Collaboration is key to the success of The Exascale Computing Project (ECP). One recent example of fruitful collaboration within ECP is the teamwork between the Sparse Solvers Software Technology project and the ExaGraph Co-Design Center.

Results of the effort showed that the parallel AWPM (approximate-weight perfect matching) code can run up to 2,500x faster than the sequential algorithm on 256 nodes of the Cori/KNL supercomputer.

This project highlight is based on an interview with members of the Sparse Solvers and ExaGraph Co-Design Center teams.

Research Context

When researchers try to solve science and engineering problems, they often create systems of linear equations that need to be solved. Software libraries known as solvers provide mathematical tools that can be applied to similar problems. Direct solvers that use variants of Gaussian elimination are one of the most popular methods for solving such systems due to their robustness, especially for algebraic systems arising from multiphysics simulations.

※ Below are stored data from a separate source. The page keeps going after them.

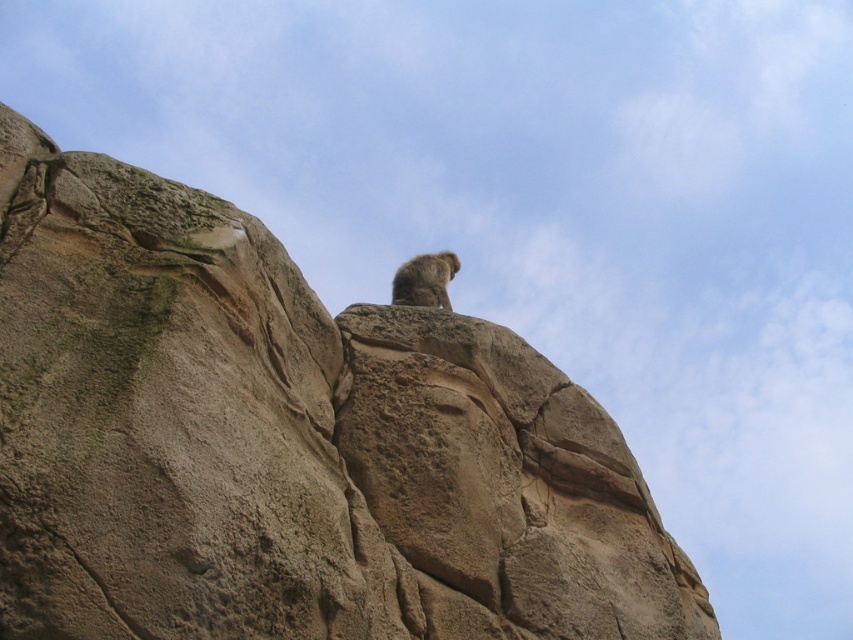 Is point (109, 196) farther from camera compared to point (428, 305)?

No, it is in front of (428, 305).

Which of these two, brown rough rock at upper center or grayish-brown fur monkey at upper center, stands taller?

With more height is brown rough rock at upper center.

Who is more distant from viewer, (91,416) or (401,280)?

Point (401,280)

The image size is (853, 640). Identify the location of brown rough rock at upper center. (286, 444). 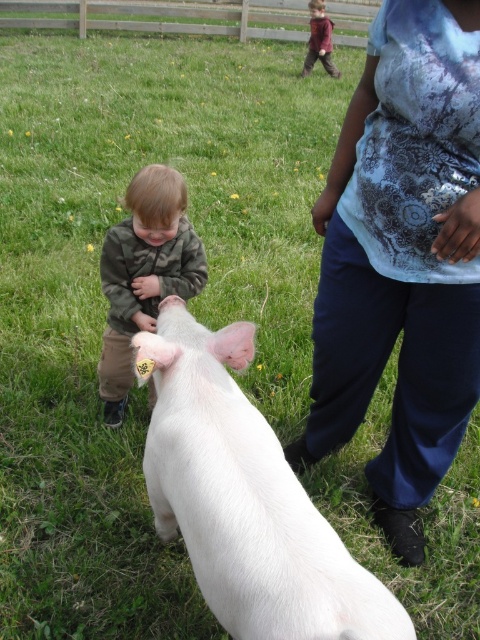 You are standing at the point marked by the coordinates point (x=244, y=497). Looking around, you see the white pig at center and the young child with light brown hair to the left. Which direction should you turn to face the young child with light brown hair?

You should turn to your left to face the young child with light brown hair because the child is positioned to the left of the white pig at center, and you are standing at the point marking the pig.

You are standing at the point marked by the coordinate point (402, 259), which corresponds to the blue tie dye shirt at center. You want to walk directly towards the white pig with a pink ear tag labeled 1986. Will you pass by the young child with light brown hair wearing a camouflage patterned jacket and beige pants?

Yes, because the blue tie dye shirt at center is located to the right of the white pig with a pink ear tag labeled 1986, and the young child with light brown hair wearing a camouflage patterned jacket and beige pants is on the left side of the pig. Walking from the right towards the pig would require passing by the child on the left. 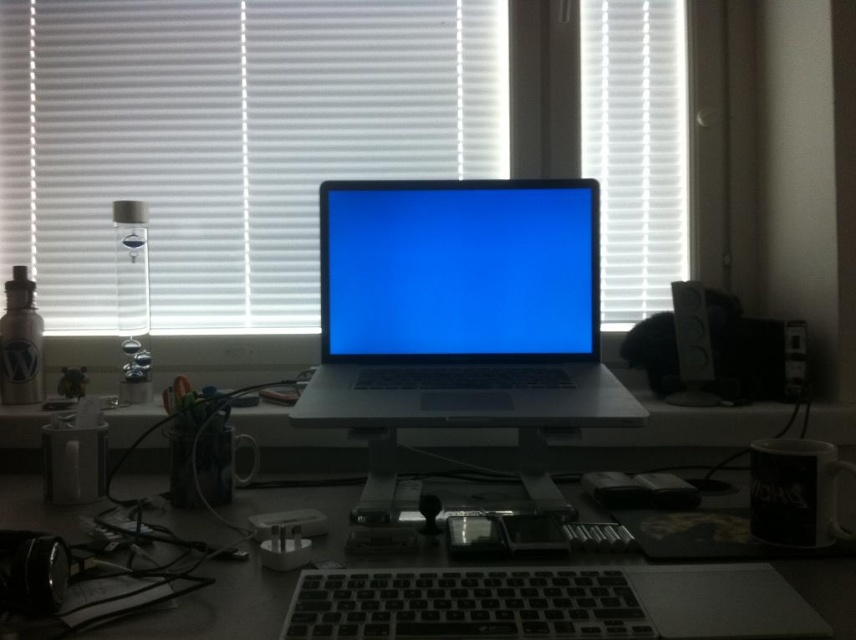 You are trying to locate the point with coordinates (461, 307) in the workspace. Based on the scene description, where is this point located?

The point with coordinates (461, 307) is located on the sleek silver laptop at center.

In many situations, the system is sparse, meaning that the majority of the matrix entries are zero and ideally need neither to be stored nor operated on. The strength of SuperLU and STRUMPACK is that they can automatically determine which matrix entries are zeros and can be ignored, allowing the computer to focus its calculations on the other entries and finish the problem much faster.

What are the objectives of the ECP Sparse Solvers project and ExaGraph Co-Design Center?

The goal of the Sparse Solvers project is to deliver direct solvers and preconditioners based on two variants of sparse Gaussian elimination: supernodal (SuperLU) and multifrontal
. Partial pivoting for numerical stability is widely used in dense systems, which at each elimination step, swaps rows to get large elements on the diagonal. In sparse case, this incurs a relatively larger amount of data movement and needs dynamic management of data structures, severely hampering parallel scalability. Instead, SuperLU and STRUMPACK use a static pivoting strategy, in which the matrix is permuted beforehand, so that the largest elements of the input matrix are placed on the diagonal, instead of swapping at runtime.

This is where graph algorithms come into play. Permuting rows of a sparse square matrix can be formulated as a matching problem on a bipartite graph. Until recently, SuperLU used robust but serial bipartite matching code named MC64 for this task. There have been several attempts to develop parallel versions of MC64 in the past, but they were either severely limited in scalability or were not robust enough to be used in production.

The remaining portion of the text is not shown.